Zafeiropoulos Haris, Paragkamian Savvas, Ninidakis Stelios, Pavlopoulos Georgios A, Jensen Lars Juhl, Pafilis Evangelos
Department of Biology, University of Crete, Voutes University Campus, P.O. Box 2208, 70013 Heraklion, Crete, Greece.
Institute of Marine Biology, Biotechnology and Aquaculture (IMBBC), Hellenic Centre for Marine Research (HCMR), Former U.S. Base of Gournes, P.O. Box 2214, 71003 Heraklion, Crete, Greece.
Microorganisms. 2022 Jan 26;10(2):293. doi: 10.3390/microorganisms10020293.
To elucidate ecosystem functioning, it is fundamental to recognize what processes occur in which environments (where) and which microorganisms carry them out (who). Here, we present PREGO, a one-stop-shop knowledge base providing such associations. PREGO combines text mining and data integration techniques to mine such what-where-who associations from data and metadata scattered in the scientific literature and in public omics repositories. Microorganisms, biological processes, and environment types are identified and mapped to ontology terms from established community resources. Analyses of comentions in text and co-occurrences in metagenomics data/metadata are performed to extract associations and a level of confidence is assigned to each of them thanks to a scoring scheme. The PREGO knowledge base contains associations for 364,508 microbial taxa, 1090 environmental types, 15,091 biological processes, and 7971 molecular functions with a total of almost 58 million associations. These associations are available through a web portal, an Application Programming Interface (API), and bulk download. By exploring environments and/or processes associated with each other or with microbes, PREGO aims to assist researchers in design and interpretation of experiments and their results. To demonstrate PREGO's capabilities, a thorough presentation of its web interface is given along with a meta-analysis of experimental results from a lagoon-sediment study of sulfur-cycle related microbes.

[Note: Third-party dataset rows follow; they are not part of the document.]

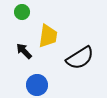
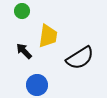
green circle: moved 1 px up
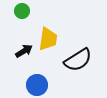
yellow trapezoid: moved 3 px down
black arrow: rotated 102 degrees clockwise
black semicircle: moved 2 px left, 2 px down
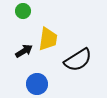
green circle: moved 1 px right
blue circle: moved 1 px up
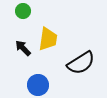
black arrow: moved 1 px left, 3 px up; rotated 102 degrees counterclockwise
black semicircle: moved 3 px right, 3 px down
blue circle: moved 1 px right, 1 px down
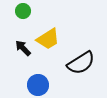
yellow trapezoid: rotated 50 degrees clockwise
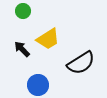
black arrow: moved 1 px left, 1 px down
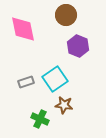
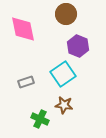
brown circle: moved 1 px up
cyan square: moved 8 px right, 5 px up
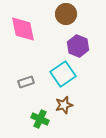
brown star: rotated 24 degrees counterclockwise
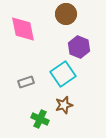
purple hexagon: moved 1 px right, 1 px down
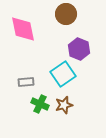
purple hexagon: moved 2 px down
gray rectangle: rotated 14 degrees clockwise
green cross: moved 15 px up
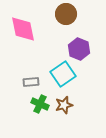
gray rectangle: moved 5 px right
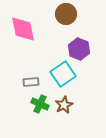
brown star: rotated 12 degrees counterclockwise
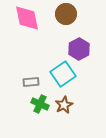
pink diamond: moved 4 px right, 11 px up
purple hexagon: rotated 10 degrees clockwise
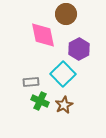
pink diamond: moved 16 px right, 17 px down
cyan square: rotated 10 degrees counterclockwise
green cross: moved 3 px up
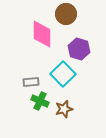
pink diamond: moved 1 px left, 1 px up; rotated 12 degrees clockwise
purple hexagon: rotated 15 degrees counterclockwise
brown star: moved 4 px down; rotated 12 degrees clockwise
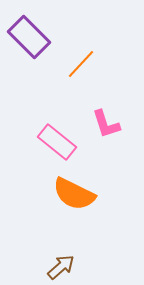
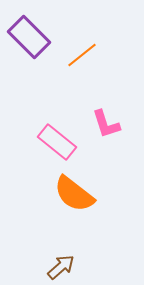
orange line: moved 1 px right, 9 px up; rotated 8 degrees clockwise
orange semicircle: rotated 12 degrees clockwise
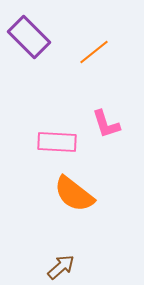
orange line: moved 12 px right, 3 px up
pink rectangle: rotated 36 degrees counterclockwise
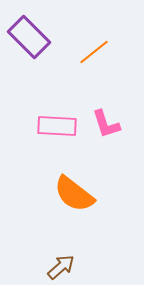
pink rectangle: moved 16 px up
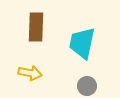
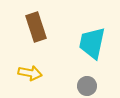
brown rectangle: rotated 20 degrees counterclockwise
cyan trapezoid: moved 10 px right
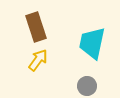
yellow arrow: moved 8 px right, 13 px up; rotated 65 degrees counterclockwise
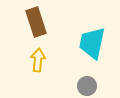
brown rectangle: moved 5 px up
yellow arrow: rotated 30 degrees counterclockwise
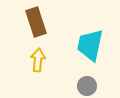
cyan trapezoid: moved 2 px left, 2 px down
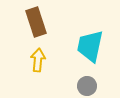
cyan trapezoid: moved 1 px down
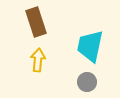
gray circle: moved 4 px up
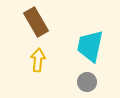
brown rectangle: rotated 12 degrees counterclockwise
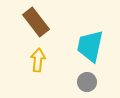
brown rectangle: rotated 8 degrees counterclockwise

为了阐明生态系统功能,识别在哪些环境(何处)发生了哪些过程以及哪些微生物执行这些过程(谁)是至关重要的。在此,我们展示了PREGO,这是一个提供此类关联的一站式知识库。PREGO结合了文本挖掘和数据集成技术,从分散在科学文献和公共组学知识库中的数据和元数据中挖掘此类“什么-何处-谁”的关联。微生物、生物过程和环境类型被识别并映射到来自既定社区资源的本体术语。通过分析文本中的共现情况以及宏基因组学数据/元数据中的同时出现情况来提取关联,并借助评分方案为每个关联赋予一定程度的置信度。PREGO知识库包含了364,508个微生物分类群、1090种环境类型、15,091个生物过程和7971个分子功能的关联,总共有近5800万个关联。这些关联可通过网络门户、应用程序编程接口(API)和批量下载获取。通过探索相互关联或与微生物相关联的环境和/或过程,PREGO旨在协助研究人员设计和解释实验及其结果。为了展示PREGO的能力,我们对其网络界面进行了全面介绍,并对来自一项关于硫循环相关微生物的泻湖沉积物研究的实验结果进行了荟萃分析。